Av8Chuck
Member
You hit one of my hot buttons. After 45+ years in the RC hobby I've watched companies dedicated to the furtherance of the hobby spend tens of thousands of $$ to deverlop new technology and superior products only to have it copied by overseas manufacturers that have contributed absolutely nothing to improving the hobby or the products used. Generally the copies have been inferior to the originals but they sold for less, which was all the justification a very lot of consumers needed to buy the copies. Much, if not most, of the software we use today was not developed in any way by those selling it for the least amount of money. The cloners don't give a hoot for the customer or product reliability, they carry no product liability, but people flock to them while ignoring the people that designed, developed, and initially marketed the product and still carry the product liability while providing customer support.

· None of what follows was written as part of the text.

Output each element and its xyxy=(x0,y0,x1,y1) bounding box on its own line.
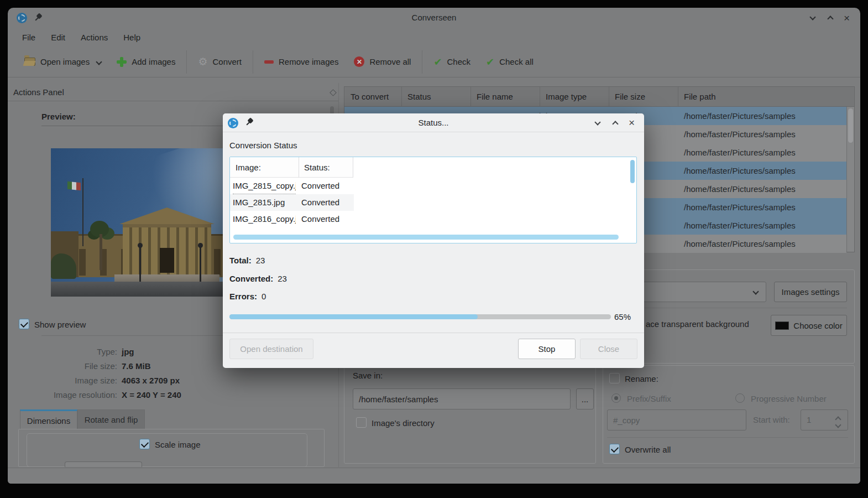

Ethics? Don't even mention ethics. Most, consumer or marketer, don't have any today and, I'm sorry to say, haven't for a long time. It's all about a buck and many get exactly what they paid for.
This is probably one of the biggest differences between hobbyists and professionals. Its one thing to purchase something that is poorly supported and fly it as a hobbyist, its a completely different thing to fly the same thing as a professional. As a hobbyist where hopefully the most you would lose would be the product itself, you might be able to justify purchasing the least expensive solution but if your flying in a situation where people could be hurt, property damaged and your reputation tarnished to the point where you can no longer be competitive and you go out of business, there's no way I'm trusting my career to a clone or knockoff.
Its difficult to even consider open source for the same reason, I'd like to be able to mitigate as much risk as possible and to do that effectively requires a whole other level of support and that goes in both directions, the consumer should expect to pay more for that support.
Most, if not all controllers developed in China rely almost exclusively on forums for their support so users end up supporting users. I don't want people to think I don't appreciate any help I've received on forums but that's not an effective way to grow a professional user base.